A few Hint's For Google Cloud DataLab
At long last something worth blogging about. Note: that I have not (yet) created a Jupyter notebook to reflect all this, what I have has too much proprietary data and is currently a bad mess of code from all my experimentation.
With some trepidation I decided to see what I could get going with the fairly new Google Cloud DataLab.
In short it looks quite promising. What follows are a few notes where I found the documentation a bit tricky. So I hope this might help a few who are trying out the product.
Getting started: 1st thing is that you must use the Google cloud console to create a project and enable the API (Google Compute Engine and Google BigQuery APIs must be enabled for the project, Before using the Cloud DataLab deployment tool) which is accessed, https://datalab.cloud.google.com/ The cloud datalab deployment tool will only display active pre-existing projects that you have set up using the Google cloud console. This page has some clickable links for setting up a project and enabling the API”s https://cloud.google.com/datalab/getting-started/ The Google Cloud console is accessed here https://console.cloud.google.com/home/dashboard/ On the upper right there is a “select a project” dropdown, the “create a project” entry is on that menu. So do that if you did not use the getting-started link, and enable the api’s mentioned above.
Once you have completed the deployment wizard you should have a notebook “tree view” open in your browser.

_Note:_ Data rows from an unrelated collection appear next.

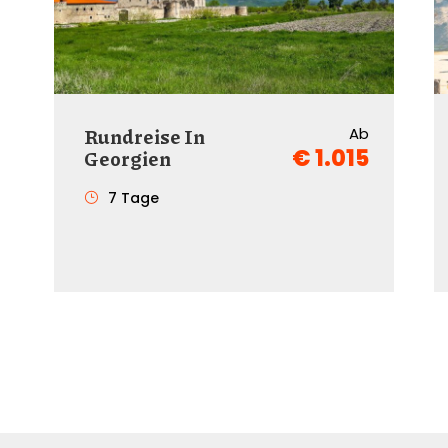
Rundreise In
Ab
€ 1.015
Georgien
7 Tage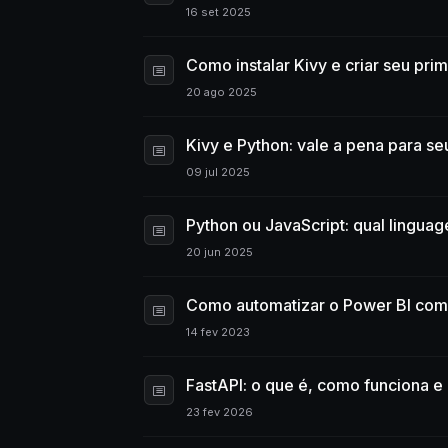
16 set 2025
Como instalar Kivy e criar seu pri
20 ago 2025
Kivy e Python: vale a pena para s
09 jul 2025
Python ou JavaScript: qual lingua
20 jun 2025
Como automatizar o Power BI com
14 fev 2023
FastAPI: o que é, como funciona e p
23 fev 2026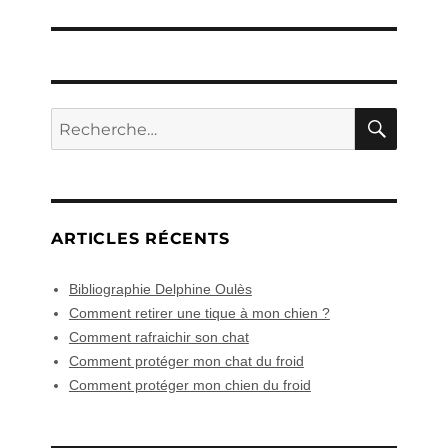
RECH
Recherche
pour :
ARTICLES RÉCENTS
Bibliographie Delphine Oulès
Comment retirer une tique à mon chien ?
Comment rafraichir son chat
Comment protéger mon chat du froid
Comment protéger mon chien du froid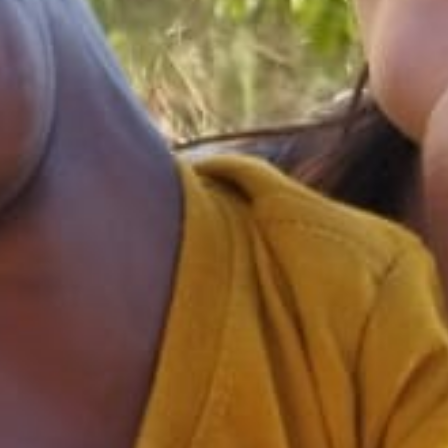
ATO IN
CA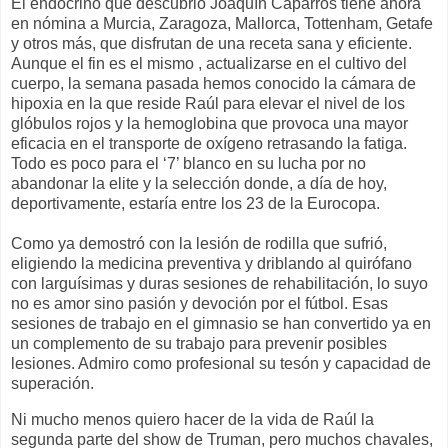
El endocrino que descubrió Joaquín Caparrós tiene ahora
en nómina a Murcia, Zaragoza, Mallorca, Tottenham, Getafe
y otros más, que disfrutan de una receta sana y eficiente.
Aunque el fin es el mismo , actualizarse en el cultivo del
cuerpo, la semana pasada hemos conocido la cámara de
hipoxia en la que reside Raúl para elevar el nivel de los
glóbulos rojos y la hemoglobina que provoca una mayor
eficacia en el transporte de oxígeno retrasando la fatiga.
Todo es poco para el ‘7’ blanco en su lucha por no
abandonar la elite y la selección donde, a día de hoy,
deportivamente, estaría entre los 23 de la Eurocopa.
Como ya demostró con la lesión de rodilla que sufrió,
eligiendo la medicina preventiva y driblando al quirófano
con larguísimas y duras sesiones de rehabilitación, lo suyo
no es amor sino pasión y devoción por el fútbol. Esas
sesiones de trabajo en el gimnasio se han convertido ya en
un complemento de su trabajo para prevenir posibles
lesiones. Admiro como profesional su tesón y capacidad de
superación.
Ni mucho menos quiero hacer de la vida de Raúl la
segunda parte del show de Truman, pero muchos chavales,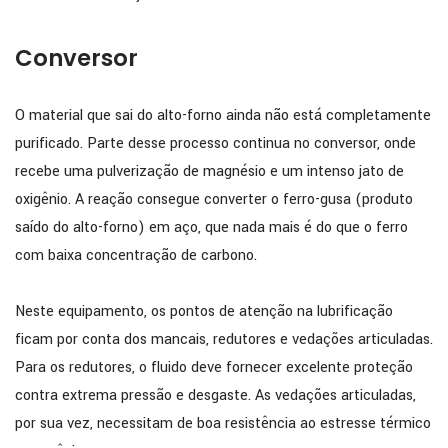
Conversor
O material que sai do alto-forno ainda não está completamente
purificado. Parte desse processo continua no conversor, onde
recebe uma pulverização de magnésio e um intenso jato de
oxigênio. A reação consegue converter o ferro-gusa (produto
saído do alto-forno) em aço, que nada mais é do que o ferro
com baixa concentração de carbono.
Neste equipamento, os pontos de atenção na lubrificação
ficam por conta dos mancais, redutores e vedações articuladas.
Para os redutores, o fluido deve fornecer excelente proteção
contra extrema pressão e desgaste. As vedações articuladas,
por sua vez, necessitam de boa resistência ao estresse térmico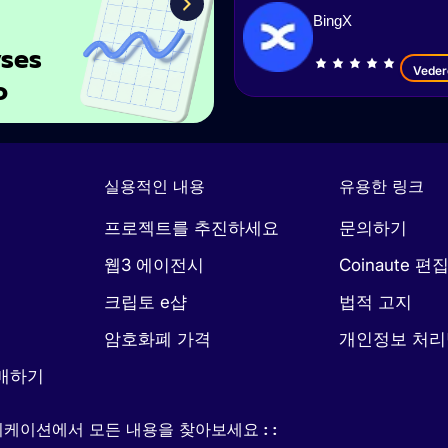
BingX
ses
Veder
o
실용적인 내용
유용한 링크
프로젝트를 추진하세요
문의하기
웹3 에이전시
Coinaute 편
크립토 e샵
법적 고지
암호화폐 가격
개인정보 처
매하기
케이션에서 모든 내용을 찾아보세요 : :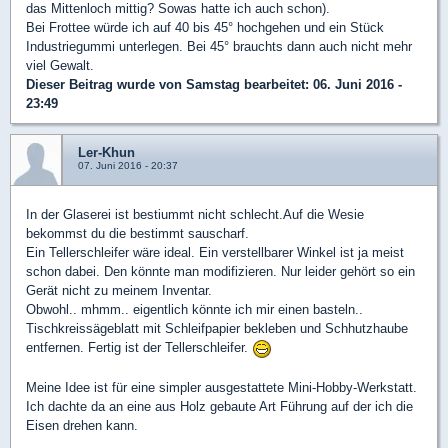
das Mittenloch mittig? Sowas hatte ich auch schon).
Bei Frottee würde ich auf 40 bis 45° hochgehen und ein Stück
Industriegummi unterlegen. Bei 45° brauchts dann auch nicht mehr
viel Gewalt.
Dieser Beitrag wurde von
Samstag
bearbeitet: 06. Juni 2016 -
23:49
Ler-Khun
07. Juni 2016 - 20:37
In der Glaserei ist bestiummt nicht schlecht.Auf die Wesie
bekommst du die bestimmt sauscharf.
Ein Tellerschleifer wäre ideal. Ein verstellbarer Winkel ist ja meist
schon dabei. Den könnte man modifizieren. Nur leider gehört so ein
Gerät nicht zu meinem Inventar.
Obwohl.. mhmm.. eigentlich könnte ich mir einen basteln..
Tischkreissägeblatt mit Schleifpapier bekleben und Schhutzhaube
entfernen. Fertig ist der Tellerschleifer.
Meine Idee ist für eine simpler ausgestattete Mini-Hobby-Werkstatt.
Ich dachte da an eine aus Holz gebaute Art Führung auf der ich die
Eisen drehen kann.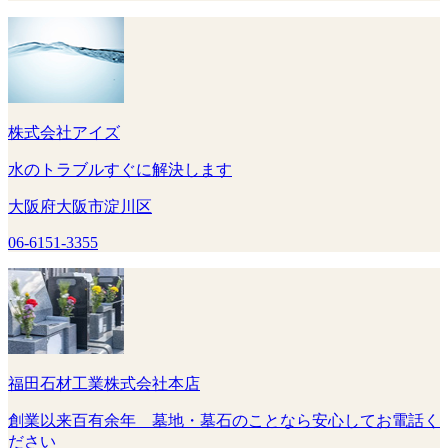
株式会社アイズ
水のトラブルすぐに解決します
大阪府大阪市淀川区
06-6151-3355
福田石材工業株式会社本店
創業以来百有余年 墓地・墓石のことなら安心してお電話く
ださい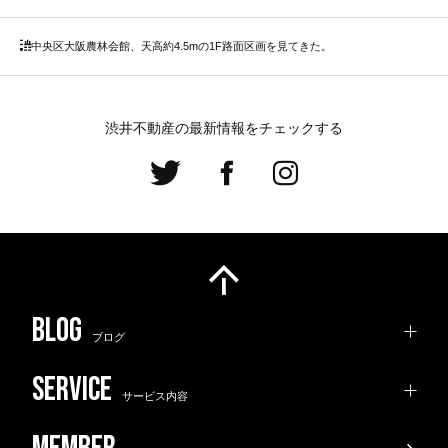
中央区
大阪農林会館、天高約4.5mの1F路面区画を見てきた。
渋井不動産の最新情報をチェックする
ブログ
サービス内容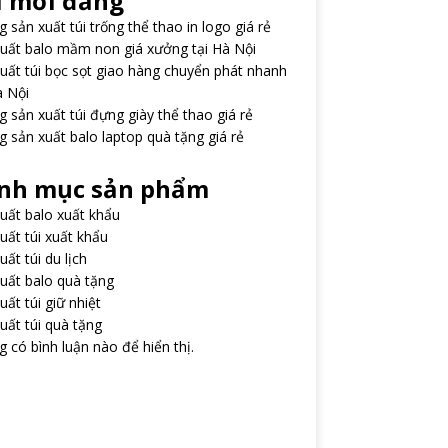
i mới đăng
 sản xuất túi trống thể thao in logo giá rẻ
uất balo mầm non giá xưởng tại Hà Nội
uất túi bọc sọt giao hàng chuyển phát nhanh
à Nội
 sản xuất túi đựng giày thể thao giá rẻ
 sản xuất balo laptop quà tặng giá rẻ
nh mục sản phẩm
uất balo xuất khẩu
uất túi xuất khẩu
uất túi du lịch
uất balo quà tặng
uất túi giữ nhiệt
uất túi quà tặng
 có bình luận nào để hiển thị.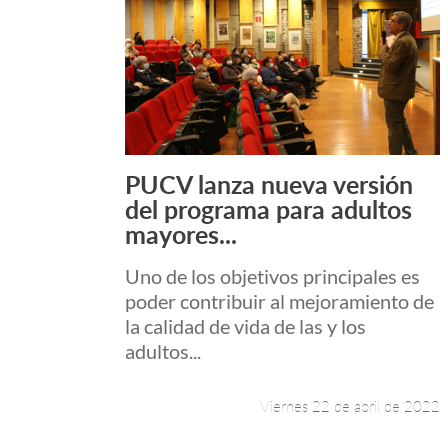
PUCV lanza nueva versión
Leer más +
del programa para adultos
mayores...
Uno de los objetivos principales es
poder contribuir al mejoramiento de
la calidad de vida de las y los
adultos...
Viernes 22 de abril de 2022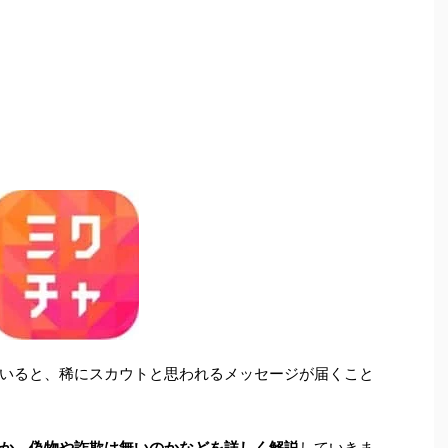
いると、稀にスカウトと思われるメッセージが届くこと
か、偽物や詐欺は無いのかなどを詳しく解説
していきま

It has a number of Notebook tutorials embedded. The tutorials are the primary documentation at this time, so pay attention!
So after presumably running through the tutorials you might like to do some work of your own? 1st, understand that the Git repo that gets installed with your project is the ONLY one you get, you cannot switch or use one of your own (as far as I can tell). This is not too bad, you just have to add your notebooks by uploading them using the upload icon on the tree view.. You can then commit the uploaded file using the git interface provided on the upper right of the tree view… Very important: be sure to commit any changes that you want to persist…. The notebook server may crash and you may want to start and stop it (which is another issue) only committed notebooks will be available on the next start.
Note that you can find out what packages and versions are installed by executing !pip list in a cell. You can generally install and upgrade packages using !pip commands These installs or upgrades DO NOT persist But they run very quickly (Google bandwidth ftw) so just put what you need in the 1st cell and execute it on starting a notebook.
Note that starting and stopping specific notebooks is controlled by the “sessions” item on the top of the tree view (this is different from the current Jupyter implementation)
So we have covered getting a notebook uploaded.. (you may want to read more on cloning the repo containing the notebooks to your local machine, which is doable)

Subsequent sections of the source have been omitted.